Understanding Dynamic Time Warping

Part 1 of our Using Dynamic Time Warping and MLflow to Detect Sales Trends Series

Published: April 30, 2019

This blog is part 1 of our two-part series Using Dynamic Time Warping and MLflow to Detect Sales Trends. To go to part 2, go to Using Dynamic Time Warping and MLflow to Detect Sales Trends.

The phrase “dynamic time warping,” at first read, might evoke images of Marty McFly driving his DeLorean at 88 MPH in the Back to the Future series. Alas, dynamic time warping does not involve time travel; instead, it’s a technique used to dynamically compare time series data when the time indices between comparison data points do not sync up perfectly.

As we’ll explore below, one of the most salient uses of dynamic time warping is in speech recognition - determining whether one phrase matches another, even if it the phrase is spoken faster or slower than its comparison. You can imagine that this comes in handy to identify the “wake words” used to activate your Google Home or Amazon Alexa device - even if your speech is slow because you haven’t yet had your daily cup(s) of coffee.

Dynamic time warping is a useful, powerful technique that can be applied across many different domains. Once you understand the concept of dynamic time warping, it’s easy to see examples of its applications in daily life, and its exciting future applications. Consider the following uses:

Financial markets - comparing stock trading data over similar time frames, even if they do not match up perfectly.
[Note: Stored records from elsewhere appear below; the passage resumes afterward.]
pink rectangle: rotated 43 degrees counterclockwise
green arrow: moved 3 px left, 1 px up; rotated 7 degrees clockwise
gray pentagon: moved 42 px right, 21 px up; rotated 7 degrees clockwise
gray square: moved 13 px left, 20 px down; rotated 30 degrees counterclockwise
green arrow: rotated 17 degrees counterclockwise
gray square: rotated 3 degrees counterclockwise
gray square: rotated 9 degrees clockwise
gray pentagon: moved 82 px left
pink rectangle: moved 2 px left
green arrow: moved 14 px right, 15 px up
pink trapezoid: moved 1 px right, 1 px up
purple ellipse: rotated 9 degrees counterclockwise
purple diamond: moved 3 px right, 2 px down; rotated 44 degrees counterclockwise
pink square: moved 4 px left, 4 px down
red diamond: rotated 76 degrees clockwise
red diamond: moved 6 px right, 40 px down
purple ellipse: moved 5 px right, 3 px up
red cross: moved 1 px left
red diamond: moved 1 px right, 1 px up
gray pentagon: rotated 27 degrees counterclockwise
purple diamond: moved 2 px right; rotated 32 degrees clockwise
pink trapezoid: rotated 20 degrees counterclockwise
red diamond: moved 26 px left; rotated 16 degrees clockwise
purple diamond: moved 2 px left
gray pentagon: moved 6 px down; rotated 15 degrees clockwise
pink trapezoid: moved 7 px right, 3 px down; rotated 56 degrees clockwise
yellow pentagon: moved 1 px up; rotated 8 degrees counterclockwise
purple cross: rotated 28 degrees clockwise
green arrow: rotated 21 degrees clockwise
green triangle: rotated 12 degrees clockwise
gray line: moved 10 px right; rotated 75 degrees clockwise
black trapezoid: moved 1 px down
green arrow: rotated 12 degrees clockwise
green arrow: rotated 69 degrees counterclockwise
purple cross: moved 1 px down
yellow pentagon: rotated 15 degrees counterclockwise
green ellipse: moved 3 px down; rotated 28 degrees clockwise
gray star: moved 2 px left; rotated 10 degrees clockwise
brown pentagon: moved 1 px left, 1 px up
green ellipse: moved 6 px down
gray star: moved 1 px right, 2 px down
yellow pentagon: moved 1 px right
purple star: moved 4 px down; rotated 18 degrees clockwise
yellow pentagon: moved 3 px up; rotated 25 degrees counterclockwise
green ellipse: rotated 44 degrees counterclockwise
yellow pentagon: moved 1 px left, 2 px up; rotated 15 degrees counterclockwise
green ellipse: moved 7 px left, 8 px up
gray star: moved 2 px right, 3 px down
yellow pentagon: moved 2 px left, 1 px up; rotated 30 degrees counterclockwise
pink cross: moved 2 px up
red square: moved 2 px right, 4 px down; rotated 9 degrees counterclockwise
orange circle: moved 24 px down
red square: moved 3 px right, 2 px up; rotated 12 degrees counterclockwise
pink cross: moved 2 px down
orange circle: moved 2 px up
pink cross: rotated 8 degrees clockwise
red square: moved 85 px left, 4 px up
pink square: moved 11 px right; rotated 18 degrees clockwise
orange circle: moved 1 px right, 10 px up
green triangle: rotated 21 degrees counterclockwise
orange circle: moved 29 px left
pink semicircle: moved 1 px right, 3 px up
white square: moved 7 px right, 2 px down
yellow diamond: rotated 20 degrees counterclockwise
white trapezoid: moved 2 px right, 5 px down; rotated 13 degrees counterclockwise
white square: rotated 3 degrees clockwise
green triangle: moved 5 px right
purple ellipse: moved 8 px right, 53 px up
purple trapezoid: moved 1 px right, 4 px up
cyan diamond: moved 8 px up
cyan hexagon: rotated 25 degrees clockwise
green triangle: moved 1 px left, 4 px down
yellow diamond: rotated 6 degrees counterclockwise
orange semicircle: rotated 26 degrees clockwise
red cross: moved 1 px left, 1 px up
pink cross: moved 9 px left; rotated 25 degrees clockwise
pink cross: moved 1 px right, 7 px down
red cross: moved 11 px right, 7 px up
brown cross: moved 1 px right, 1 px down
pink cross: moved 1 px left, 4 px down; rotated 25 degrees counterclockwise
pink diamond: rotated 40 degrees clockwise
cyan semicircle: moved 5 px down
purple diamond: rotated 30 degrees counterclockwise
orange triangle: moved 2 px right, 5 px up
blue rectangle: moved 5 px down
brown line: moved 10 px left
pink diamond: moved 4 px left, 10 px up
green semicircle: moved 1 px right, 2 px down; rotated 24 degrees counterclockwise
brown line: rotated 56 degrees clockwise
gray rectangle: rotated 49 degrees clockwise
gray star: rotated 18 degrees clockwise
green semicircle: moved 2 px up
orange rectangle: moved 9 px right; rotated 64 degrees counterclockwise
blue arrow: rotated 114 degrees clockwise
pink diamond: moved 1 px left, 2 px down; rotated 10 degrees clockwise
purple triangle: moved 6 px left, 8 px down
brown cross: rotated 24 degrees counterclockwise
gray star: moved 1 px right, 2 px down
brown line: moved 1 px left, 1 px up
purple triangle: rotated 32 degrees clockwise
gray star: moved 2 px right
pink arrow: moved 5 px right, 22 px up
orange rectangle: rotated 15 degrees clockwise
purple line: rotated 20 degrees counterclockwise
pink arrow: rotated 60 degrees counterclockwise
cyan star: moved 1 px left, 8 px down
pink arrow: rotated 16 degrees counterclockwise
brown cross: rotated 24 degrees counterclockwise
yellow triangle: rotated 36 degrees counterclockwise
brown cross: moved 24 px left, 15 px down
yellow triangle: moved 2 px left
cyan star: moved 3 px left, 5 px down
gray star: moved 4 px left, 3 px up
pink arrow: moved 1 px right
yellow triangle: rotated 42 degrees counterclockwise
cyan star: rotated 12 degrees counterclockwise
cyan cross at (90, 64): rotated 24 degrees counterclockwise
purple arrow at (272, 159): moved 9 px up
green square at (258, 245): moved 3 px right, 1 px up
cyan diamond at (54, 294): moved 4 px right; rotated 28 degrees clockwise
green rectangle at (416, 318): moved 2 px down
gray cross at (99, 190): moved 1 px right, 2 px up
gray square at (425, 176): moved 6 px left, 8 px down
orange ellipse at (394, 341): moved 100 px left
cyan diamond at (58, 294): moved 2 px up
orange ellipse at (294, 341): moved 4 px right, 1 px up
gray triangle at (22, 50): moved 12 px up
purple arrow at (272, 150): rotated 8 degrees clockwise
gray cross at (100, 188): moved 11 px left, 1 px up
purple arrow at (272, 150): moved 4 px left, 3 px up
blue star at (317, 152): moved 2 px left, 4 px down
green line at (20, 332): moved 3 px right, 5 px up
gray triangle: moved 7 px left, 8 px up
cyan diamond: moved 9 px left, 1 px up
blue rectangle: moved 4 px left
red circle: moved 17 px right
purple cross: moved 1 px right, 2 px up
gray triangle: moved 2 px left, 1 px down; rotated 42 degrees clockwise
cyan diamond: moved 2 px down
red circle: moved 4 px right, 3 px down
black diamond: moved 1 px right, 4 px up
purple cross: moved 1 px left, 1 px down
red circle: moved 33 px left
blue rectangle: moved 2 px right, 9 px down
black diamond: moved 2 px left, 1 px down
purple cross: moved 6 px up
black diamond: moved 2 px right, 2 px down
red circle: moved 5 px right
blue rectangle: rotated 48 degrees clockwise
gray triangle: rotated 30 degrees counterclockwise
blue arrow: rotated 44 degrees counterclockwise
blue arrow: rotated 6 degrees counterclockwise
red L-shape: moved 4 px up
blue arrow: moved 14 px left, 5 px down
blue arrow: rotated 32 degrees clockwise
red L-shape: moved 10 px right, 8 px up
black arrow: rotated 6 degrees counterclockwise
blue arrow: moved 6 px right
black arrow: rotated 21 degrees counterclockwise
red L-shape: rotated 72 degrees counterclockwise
For example, comparing monthly trading data for February (28 days) and March (31 days).
Wearable fitness trackers - more accurately calculating a walker’s speed and the number of steps, even if their speed varied over time.
Route calculation - calculating more accurate information about a driver’s ETA, if we know something about their driving habits (for example, they drive quickly on straightaways but take more time than average to make left turns).

Data scientists, data analysts, and anyone working with time series data should become familiar with this technique, given that perfectly aligned time-series comparison data can be as rare to see in the wild as perfectly “tidy” data.

In this blog series, we will explore:

The basic principles of dynamic time warping
Running dynamic time warping on sample audio data
Running dynamic time warping on sample sales data using MLflow

Dynamic Time Warping

The objective of time series comparison methods is to produce a distance metric between two input time series. The similarity or dissimilarity of two-time series is typically calculated by converting the data into vectors and calculating the Euclidean distance between those points in vector space.

Dynamic time warping is a seminal time series comparison technique that has been used for speech and word recognition since the 1970s with sound waves as the source; an often cited paper is Dynamic time warping for isolated word recognition based on ordered graph searching techniques.

Background

This technique can be used not only for pattern matching, but also anomaly detection (e.g. overlap time series between two disjoint time periods to understand if the shape has changed significantly, or to examine outliers). For example, when looking at the red and blue lines in the following graph, note the traditional time series matching (i.e. Euclidean Matching) is extremely restrictive. On the other hand, dynamic time warping allows the two curves to match up evenly even though the X-axes (i.e. time) are not necessarily in sync. Another way is to think of this is as a robust dissimilarity score where a lower number means the series is more similar.

Source: Wiki Commons: File:Euclidean_vs_DTW.jpg

Two-time series (the base time series and new time series) are considered similar when it is possible to map with function f(x) according to the following rules so as to match the magnitudes using an optimal (warping) path.

Sound pattern matching

Traditionally, dynamic time warping is applied to audio clips to determine the similarity of those clips. For our example, we will use four different audio clips based on two different quotes from a TV show called The Expanse. There are four audio clips (you can listen to them below but this is not necessary) - three of them (clips 1, 2, and 4) are based on the quote:

and one clip (clip 3) is the quote

Doors and Corners, Kid. That's where they get you. [v1]	Doors and Corners, Kid. That's where they get you. [v2]
You walk into a room too fast, the room eats you.	Doors and Corners, Kid. That's where they get you [v3]

Quotes are from The Expanse

Below are visualizations using matplotlib of the four audio clips:

Clip 1: This is our base time series based on the quote “Doors and corners, kid. That's where they get you”.
Clip 2: This is a new time series [v2] based on clip 1 where the intonation and speech pattern is extremely exaggerated.
Clip 3: This is another time series that's based on the quote “You walk into a room too fast, the room eats you.” with the same intonation and speed as Clip 1.
Clip 4: This is a new time series [v3] based on clip 1 where the intonation and speech pattern is similar to clip 1.

The code to read these audio clips and visualize them using matplotlib can be summarized in the following code snippet.

The full code-base can be found in the notebook Dynamic Time Warping Background.

As noted below, when the two clips (in this case, clips 1 and 4) have different intonations (amplitude) and latencies for the same quote.

If we were to follow a traditional Euclidean matching (per the following graph), even if we were to discount the amplitudes, the timings between the original clip (blue) and the new clip (yellow) do not match.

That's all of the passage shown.